Take-Away: Nvidia has been in the news a lot these days, receiving lots of attention by the investment community. It’s CEO, Jensen Huang, worth about $127 billion, recently received (probably) some unwanted attention at the same time from some SEC filings.

Background: Mr. Huang is supposedly the 10th richest person in the U.S. It was recently reported that by using a couple of estate planning steps often exploited by the wealthy, he and his wife have probably avoided roughly $8 billion in future federal transfer taxes. While the strategies that Mr. Huang used are not explicitly authorized in the Tax Code, by navigating the Regulations and relying on a handful of court decisions known to estate planners, the Huangs are guesstimated to have avoided billions in future federal transfer taxes. How?

Private Foundation: In 2007 Mr. Huang and his wife formed a private foundation. Transfers to the foundation provided to them an immediate charitable income tax deduction to offset their taxable income. While a private foundation is required by the Tax Code to distribute 5% of its assets each year to charity, the Huangs got around this requirement by regularly distributing the 5% from their private foundation to a donor advised fund (DAF.) Under current law, a donor advised fund is not required to currently give or grant any money to charitable organizations. When the donor dies, control of the DAF can pass to the DAF donor’s heirs- without incurring any estate or transfer tax.

This is why the ACE Act is currently being studied by Congress. The ACE Act would prevent a private foundation from ‘end-running’ the 5% distribution requirement by disqualifying the foundation’s distribution to a DAF, where the foundation’s distributed funds are otherwise ‘warehoused’ to a much later date before benefiting charities.

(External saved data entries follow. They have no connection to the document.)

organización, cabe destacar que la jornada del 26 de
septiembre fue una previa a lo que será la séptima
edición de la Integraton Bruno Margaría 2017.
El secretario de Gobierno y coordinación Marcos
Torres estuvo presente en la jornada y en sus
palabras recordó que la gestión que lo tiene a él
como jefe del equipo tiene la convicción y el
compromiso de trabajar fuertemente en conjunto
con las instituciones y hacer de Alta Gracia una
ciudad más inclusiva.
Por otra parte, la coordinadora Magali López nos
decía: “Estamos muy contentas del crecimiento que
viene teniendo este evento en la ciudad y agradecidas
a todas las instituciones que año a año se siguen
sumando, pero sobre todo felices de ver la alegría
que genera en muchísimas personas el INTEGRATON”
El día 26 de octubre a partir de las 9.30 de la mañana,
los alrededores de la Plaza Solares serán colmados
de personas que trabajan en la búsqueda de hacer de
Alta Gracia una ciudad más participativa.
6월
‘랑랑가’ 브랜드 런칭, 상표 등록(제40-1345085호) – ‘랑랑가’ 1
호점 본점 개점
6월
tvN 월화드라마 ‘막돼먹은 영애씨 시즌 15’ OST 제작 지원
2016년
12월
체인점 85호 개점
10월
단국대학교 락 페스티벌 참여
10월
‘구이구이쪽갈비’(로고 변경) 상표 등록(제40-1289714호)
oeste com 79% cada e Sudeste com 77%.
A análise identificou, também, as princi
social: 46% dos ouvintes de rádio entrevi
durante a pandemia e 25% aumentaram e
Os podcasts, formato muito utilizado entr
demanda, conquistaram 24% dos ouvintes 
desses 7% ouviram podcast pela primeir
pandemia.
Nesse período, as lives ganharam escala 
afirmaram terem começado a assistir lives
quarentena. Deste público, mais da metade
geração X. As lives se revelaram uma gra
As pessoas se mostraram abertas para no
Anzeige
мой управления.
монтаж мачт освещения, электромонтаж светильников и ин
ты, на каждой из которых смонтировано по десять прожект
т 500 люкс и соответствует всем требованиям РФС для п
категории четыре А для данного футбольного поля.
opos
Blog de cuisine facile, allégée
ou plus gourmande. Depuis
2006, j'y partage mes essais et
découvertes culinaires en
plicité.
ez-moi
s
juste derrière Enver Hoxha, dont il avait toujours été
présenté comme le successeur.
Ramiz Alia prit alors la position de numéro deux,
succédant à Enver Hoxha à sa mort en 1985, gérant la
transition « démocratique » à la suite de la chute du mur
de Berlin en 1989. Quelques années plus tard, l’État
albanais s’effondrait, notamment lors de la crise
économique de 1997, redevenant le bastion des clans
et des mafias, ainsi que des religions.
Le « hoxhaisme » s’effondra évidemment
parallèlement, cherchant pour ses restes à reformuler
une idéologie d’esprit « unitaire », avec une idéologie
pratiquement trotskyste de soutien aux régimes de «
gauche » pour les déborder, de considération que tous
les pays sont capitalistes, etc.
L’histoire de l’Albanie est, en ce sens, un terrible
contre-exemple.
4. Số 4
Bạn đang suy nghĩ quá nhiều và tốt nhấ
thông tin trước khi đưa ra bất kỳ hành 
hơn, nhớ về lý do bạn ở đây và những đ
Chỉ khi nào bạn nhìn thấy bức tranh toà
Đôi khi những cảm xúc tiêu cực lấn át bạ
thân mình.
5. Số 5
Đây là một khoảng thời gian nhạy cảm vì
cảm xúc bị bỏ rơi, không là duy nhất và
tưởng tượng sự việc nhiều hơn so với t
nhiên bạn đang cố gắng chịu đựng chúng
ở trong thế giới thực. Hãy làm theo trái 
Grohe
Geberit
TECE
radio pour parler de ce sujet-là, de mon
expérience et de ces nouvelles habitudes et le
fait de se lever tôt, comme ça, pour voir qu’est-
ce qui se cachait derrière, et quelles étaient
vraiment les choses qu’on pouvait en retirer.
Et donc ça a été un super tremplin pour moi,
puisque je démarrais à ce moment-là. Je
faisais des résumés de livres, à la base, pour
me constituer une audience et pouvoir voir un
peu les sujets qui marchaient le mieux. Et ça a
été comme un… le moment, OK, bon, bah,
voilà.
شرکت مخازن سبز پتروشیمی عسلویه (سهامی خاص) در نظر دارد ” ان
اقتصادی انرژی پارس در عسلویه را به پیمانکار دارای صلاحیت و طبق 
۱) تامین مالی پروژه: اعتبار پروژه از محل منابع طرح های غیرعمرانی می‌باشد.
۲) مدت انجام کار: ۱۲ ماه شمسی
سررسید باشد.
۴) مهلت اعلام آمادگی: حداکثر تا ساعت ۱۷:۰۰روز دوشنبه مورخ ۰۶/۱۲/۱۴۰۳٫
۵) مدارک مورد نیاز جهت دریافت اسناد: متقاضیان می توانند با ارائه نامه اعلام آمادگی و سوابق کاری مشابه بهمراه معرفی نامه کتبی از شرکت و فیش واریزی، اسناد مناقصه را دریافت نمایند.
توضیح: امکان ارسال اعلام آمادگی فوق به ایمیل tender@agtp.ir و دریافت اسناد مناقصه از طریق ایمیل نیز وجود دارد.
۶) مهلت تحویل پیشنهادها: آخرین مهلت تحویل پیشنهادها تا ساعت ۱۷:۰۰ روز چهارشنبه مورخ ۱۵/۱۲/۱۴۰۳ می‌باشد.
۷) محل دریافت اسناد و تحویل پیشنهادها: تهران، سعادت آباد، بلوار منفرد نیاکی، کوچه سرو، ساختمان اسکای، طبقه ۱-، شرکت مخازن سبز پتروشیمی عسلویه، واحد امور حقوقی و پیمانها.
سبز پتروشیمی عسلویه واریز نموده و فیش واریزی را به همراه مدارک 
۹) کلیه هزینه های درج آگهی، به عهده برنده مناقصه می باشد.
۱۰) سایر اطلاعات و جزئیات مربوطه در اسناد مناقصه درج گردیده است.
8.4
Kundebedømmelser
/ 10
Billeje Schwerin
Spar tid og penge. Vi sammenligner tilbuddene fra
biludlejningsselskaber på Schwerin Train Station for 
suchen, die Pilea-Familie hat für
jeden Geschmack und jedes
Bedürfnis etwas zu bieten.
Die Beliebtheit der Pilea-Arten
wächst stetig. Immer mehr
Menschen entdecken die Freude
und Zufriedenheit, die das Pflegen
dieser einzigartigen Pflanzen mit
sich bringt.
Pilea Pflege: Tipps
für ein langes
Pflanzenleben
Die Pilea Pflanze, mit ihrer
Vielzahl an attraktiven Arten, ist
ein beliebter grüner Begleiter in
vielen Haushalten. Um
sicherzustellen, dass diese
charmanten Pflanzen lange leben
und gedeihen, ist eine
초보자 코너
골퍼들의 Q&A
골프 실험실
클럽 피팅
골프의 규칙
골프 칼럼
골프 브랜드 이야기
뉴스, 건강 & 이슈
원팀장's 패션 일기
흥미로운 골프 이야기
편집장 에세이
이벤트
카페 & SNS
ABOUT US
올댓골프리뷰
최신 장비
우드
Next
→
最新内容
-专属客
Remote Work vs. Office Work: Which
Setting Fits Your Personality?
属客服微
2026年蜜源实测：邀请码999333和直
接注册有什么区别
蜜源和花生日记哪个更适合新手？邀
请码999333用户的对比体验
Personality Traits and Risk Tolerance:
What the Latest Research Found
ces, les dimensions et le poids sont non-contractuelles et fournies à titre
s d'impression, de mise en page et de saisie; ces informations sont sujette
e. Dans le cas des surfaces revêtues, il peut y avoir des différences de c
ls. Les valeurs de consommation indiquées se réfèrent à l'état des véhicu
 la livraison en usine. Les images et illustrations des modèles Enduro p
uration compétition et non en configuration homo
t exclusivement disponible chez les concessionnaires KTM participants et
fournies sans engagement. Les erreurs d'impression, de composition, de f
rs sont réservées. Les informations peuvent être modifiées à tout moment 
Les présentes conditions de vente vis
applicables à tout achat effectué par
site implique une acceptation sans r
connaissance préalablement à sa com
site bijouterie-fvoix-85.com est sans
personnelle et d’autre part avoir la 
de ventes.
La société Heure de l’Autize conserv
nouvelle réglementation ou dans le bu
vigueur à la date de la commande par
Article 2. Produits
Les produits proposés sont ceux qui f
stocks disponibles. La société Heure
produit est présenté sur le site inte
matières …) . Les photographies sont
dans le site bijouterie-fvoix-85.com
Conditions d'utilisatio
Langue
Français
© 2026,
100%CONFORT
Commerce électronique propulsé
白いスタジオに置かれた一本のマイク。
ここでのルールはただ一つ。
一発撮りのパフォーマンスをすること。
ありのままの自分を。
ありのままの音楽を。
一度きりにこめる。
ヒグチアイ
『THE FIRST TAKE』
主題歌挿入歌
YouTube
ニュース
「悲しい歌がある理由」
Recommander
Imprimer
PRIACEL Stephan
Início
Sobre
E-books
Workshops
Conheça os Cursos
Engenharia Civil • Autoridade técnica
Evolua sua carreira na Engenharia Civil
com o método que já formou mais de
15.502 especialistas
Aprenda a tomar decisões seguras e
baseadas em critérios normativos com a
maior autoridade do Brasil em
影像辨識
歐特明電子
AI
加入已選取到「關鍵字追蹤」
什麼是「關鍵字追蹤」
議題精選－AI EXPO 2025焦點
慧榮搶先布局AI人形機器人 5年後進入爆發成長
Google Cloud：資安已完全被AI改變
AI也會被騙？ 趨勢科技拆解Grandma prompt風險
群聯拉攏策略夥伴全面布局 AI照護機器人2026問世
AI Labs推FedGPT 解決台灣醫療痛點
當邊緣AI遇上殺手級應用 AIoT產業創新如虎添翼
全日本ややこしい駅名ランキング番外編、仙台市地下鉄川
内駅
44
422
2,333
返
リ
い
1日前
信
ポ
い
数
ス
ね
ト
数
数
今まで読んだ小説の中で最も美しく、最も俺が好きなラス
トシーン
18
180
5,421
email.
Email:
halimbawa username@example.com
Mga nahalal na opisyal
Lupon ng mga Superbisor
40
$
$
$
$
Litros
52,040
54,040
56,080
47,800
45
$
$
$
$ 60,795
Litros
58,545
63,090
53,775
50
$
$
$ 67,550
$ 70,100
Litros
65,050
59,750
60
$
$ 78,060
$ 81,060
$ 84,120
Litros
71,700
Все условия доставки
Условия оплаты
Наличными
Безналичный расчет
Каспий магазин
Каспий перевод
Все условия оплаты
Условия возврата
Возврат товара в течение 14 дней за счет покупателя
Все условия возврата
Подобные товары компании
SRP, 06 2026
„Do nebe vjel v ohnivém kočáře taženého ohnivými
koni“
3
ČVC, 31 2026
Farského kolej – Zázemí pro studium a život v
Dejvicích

IDGTs: In 2012 Mr. Huang and his wife created intentionally defective grantor trusts (IDGTs), which were used to shift the future appreciation of transferred assets out of their estates gift tax-free. It is unclear if the appreciating assets were sold or gifted to the IDGTs, but we know from the grantor trust rules that the sale of the appreciated assets to a IDGT avoids any capital gain recognition by the seller. Then you have the ‘estate burn’ associated with a grantor trust, where the grantor pays the income tax liability associated with the irrevocable IDGT, but the payment of the trust’s income tax liability is not treated as a taxable gift by the grantor.

Many proposals were made during the Biden Administration years to restrict the use of grantor trusts, including a change to treat a sale to an IDGT as a tax-recognition event for the seller, and treating the grantor payment of the grantor’s trust income tax liability as a taxable gift. The proposals never were implemented by Congress, but Congressional committees are still looking at closing what it considers to be grantor-trust-abuses.

GRATs:  In 2026 Mr. and Mrs. Huang set up grantor retained annuity trusts (GRATs). In doing so, they exploited the 2000 Tax Court decision in Wall v. Commissioner, (Walmart stock transferred to GRATs by one of the Walmart heirs) which sanctioned a ‘zeroed-out-GRAT’ where the gift of the remainder interests in the GRAT (by increasing the value of the retained annuity) is valued at $1.00 (meaning no gift tax is incurred when the GRAT is funded.) Consequently, if the GRAT’s assets appreciate faster than the applicable federal rate (AFR) of interest that is used to value the grantor’s retained annuity interest [IRC 2702], at the end of the GRAT’s annuity payment period, the ‘excess’ growth in the GRAT assets pass to the remainder beneficiary of the GRAT gift-tax-free.

The Biden Administration also focused on curbing what it thought were GRAT abuses, by requiring a minimum value of 10% of the transferred assets value assigned to the GRAT remainder interest, imposing a minimum duration of a GRAT’s annuity period, e.g., 10 years, and restricting how the grantor’s retained annuity right was calculated to eliminate some perceived ‘gaming’ with adjusting formulae. As with the IDGTs, these suggested changes were not particularly important to Congress to make them a priority.

Conclusion: The current Tax Bill before Congress would not eliminate or curtail the use of GRATs, IDGTs, or stop transfers by private foundations to donor advised funds. These effective estate planning strategies and techniques could still be used to avoid transfer taxes.  The large applicable exemption amount will continue. Apparently,  some of the perceived estate planning ‘loopholes’ will also continue as the deficit continues to grow.